Liberal Arts and Computer Science, Hand-in-Hand

Higher Education

Liberal Arts and Computer Science, Hand-in-Hand

Feb 26, 2016

CHANGING CURRICULA: Computer science hasn’t been a staple of curricula at many small liberal arts colleges, but that’s changing. Bates College, a liberal arts institution in Maine, announced it’s including CS courses in one of its interdisciplinary majors, reflecting a perspective that learning to code can be an “enabler” for other disciplines.

The college’s new concentration in “digital and computational studies” will encompass aspects of digital humanities and computer science, Matthew R. Auer, Bates’ dean of the faculty and vice president of academic affairs, told Inside Higher Ed. Instead of strictly computer science, Bates will strive to provide a program “inclusive of the notion that we’re dealing with the visualization of data [and] big data,” Auer explained.

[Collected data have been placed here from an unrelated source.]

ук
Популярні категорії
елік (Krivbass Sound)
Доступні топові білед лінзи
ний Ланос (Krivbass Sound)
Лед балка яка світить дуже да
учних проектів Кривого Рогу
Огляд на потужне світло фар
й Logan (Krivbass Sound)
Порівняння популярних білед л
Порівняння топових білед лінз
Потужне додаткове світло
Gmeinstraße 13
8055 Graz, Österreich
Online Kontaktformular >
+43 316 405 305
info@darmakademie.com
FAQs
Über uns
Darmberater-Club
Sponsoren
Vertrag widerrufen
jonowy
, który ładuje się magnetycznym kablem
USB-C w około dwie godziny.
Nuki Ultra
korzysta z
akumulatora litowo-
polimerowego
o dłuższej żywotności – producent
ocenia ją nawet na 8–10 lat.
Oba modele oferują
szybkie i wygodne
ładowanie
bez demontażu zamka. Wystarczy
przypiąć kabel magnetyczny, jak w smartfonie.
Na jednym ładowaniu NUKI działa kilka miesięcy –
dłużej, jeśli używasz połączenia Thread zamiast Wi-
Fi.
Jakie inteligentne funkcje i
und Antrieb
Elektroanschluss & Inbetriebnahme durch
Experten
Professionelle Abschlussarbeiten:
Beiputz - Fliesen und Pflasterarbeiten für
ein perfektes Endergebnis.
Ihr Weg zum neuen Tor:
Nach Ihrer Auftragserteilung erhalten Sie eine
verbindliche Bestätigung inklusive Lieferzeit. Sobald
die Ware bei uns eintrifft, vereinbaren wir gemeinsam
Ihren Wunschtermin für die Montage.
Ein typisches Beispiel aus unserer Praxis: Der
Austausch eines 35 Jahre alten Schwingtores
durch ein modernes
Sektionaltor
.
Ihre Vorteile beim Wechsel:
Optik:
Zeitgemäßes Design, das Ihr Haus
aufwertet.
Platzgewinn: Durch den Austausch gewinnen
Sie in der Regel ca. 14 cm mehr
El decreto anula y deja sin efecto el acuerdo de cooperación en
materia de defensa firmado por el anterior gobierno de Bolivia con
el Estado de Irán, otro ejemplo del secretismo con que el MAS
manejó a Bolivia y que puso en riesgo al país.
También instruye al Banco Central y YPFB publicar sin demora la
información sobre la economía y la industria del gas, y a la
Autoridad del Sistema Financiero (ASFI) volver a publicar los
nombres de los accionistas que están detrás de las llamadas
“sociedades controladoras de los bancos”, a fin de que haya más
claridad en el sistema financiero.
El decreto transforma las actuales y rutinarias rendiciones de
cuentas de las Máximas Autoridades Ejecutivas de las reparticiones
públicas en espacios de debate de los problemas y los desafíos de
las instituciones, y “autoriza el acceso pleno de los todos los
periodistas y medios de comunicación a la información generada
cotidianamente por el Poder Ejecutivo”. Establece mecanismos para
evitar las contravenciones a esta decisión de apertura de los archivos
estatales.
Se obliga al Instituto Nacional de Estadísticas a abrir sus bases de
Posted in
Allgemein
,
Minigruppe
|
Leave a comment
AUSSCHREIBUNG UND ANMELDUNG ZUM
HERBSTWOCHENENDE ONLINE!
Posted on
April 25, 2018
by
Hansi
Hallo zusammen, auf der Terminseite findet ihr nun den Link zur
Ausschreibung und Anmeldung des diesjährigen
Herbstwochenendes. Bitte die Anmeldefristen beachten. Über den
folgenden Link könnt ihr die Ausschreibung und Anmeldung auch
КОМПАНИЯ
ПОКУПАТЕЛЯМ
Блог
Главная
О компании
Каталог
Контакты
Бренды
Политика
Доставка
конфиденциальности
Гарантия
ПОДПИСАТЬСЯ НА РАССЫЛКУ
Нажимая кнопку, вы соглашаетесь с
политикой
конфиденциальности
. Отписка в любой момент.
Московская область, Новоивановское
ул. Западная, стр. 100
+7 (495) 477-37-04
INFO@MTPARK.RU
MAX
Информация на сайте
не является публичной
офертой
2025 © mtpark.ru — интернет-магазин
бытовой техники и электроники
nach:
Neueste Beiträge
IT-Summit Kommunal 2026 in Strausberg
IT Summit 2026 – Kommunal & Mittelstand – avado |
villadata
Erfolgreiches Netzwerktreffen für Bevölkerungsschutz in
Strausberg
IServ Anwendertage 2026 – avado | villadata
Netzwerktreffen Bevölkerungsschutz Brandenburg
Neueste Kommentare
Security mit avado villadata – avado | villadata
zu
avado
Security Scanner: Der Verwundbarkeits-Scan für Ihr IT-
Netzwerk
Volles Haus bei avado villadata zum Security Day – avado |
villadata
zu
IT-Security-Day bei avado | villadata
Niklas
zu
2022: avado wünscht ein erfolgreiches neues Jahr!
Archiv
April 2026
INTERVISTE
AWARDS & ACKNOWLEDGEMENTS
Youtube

Students in the new major must take foundational computer science courses, but they will also have the choice to specialize in areas like artificial intelligence and big data or to choose a path through different departments or majors. Students who explore other departments might, for example, study data visualization in a chemistry course or textual analysis in a literature course. The college will launch the program in 2017, with a full major rolling out in 2018-19.

As computer science has entered the national spotlight—most prominently through the White House’s $4 billion “Computer Science for All” initiative—so has discussion on what exactly about it should be taught. Bates’ new liberal arts program, and others like it, could play a role in that conversation.